Flat-sawn specimens of eight wood species, albizia (Paraserianthes falkata, 0.23 g/cm3), Japanese cedar (Cryptomeria japonica, 0.31 g/cm3), red lauan (Shorea sp., 0.36 g/cm3), European spruce (Picea abies, 0.44 g/cm3), Douglas fir (Pseudotsuga douglasii, 0.50 g/cm3), elm (Ulmus sp., 0.51 g/cm3), Japanese beech (Fagus crenata, 0.64 g/cm3), and Japanese birch (Betula maximowicziana, 0.71 g/cm3), were impregnated with low molecular weight phenol-formaldehyde (PF) resin and their compressive deformations were compared.
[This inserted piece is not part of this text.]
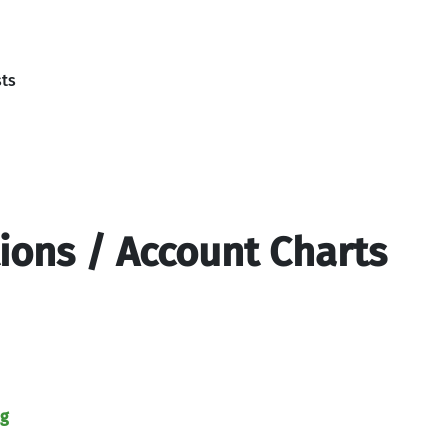
sts
tions / Account Charts
ng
The volume gain (VG) and weight gain due to 20% resin solution impregnation were different among species. Furthermore, the specific volume gain (VG/specific gravity), indicating the degree of swelling of the cell wall, also varied from 17.7% for European spruce to 26.4% for elm. Oven-dried specimens of each species were compressed using hot plates fixed to an Instron testing machine. The deformation behavior of resin-impregnated wood up to 10MPa was significantly different among the species. Stress development during cell wall collapse for low density wood was minimal. As a consequence, a significant increment of density occurred up to 2MPa for low density wood such as albizia and Japanese cedar. When PF resin-impregnated wood was compressed up to 2MPa and the pressure was kept constant for 30min, the density of Japanese cedar reached 1.18g/cm3, about 30% higher than the density of compressed Japanese birch, which possesses an original density that is 2.5 times higher than that of Japanese cedar. The mechanical properties of resin-impregnated wood, especially low density wood, increased with density. Hence, it is manifested that low density wood species have an advantage as raw materials for obtaining high-strength wood at low pressing pressure.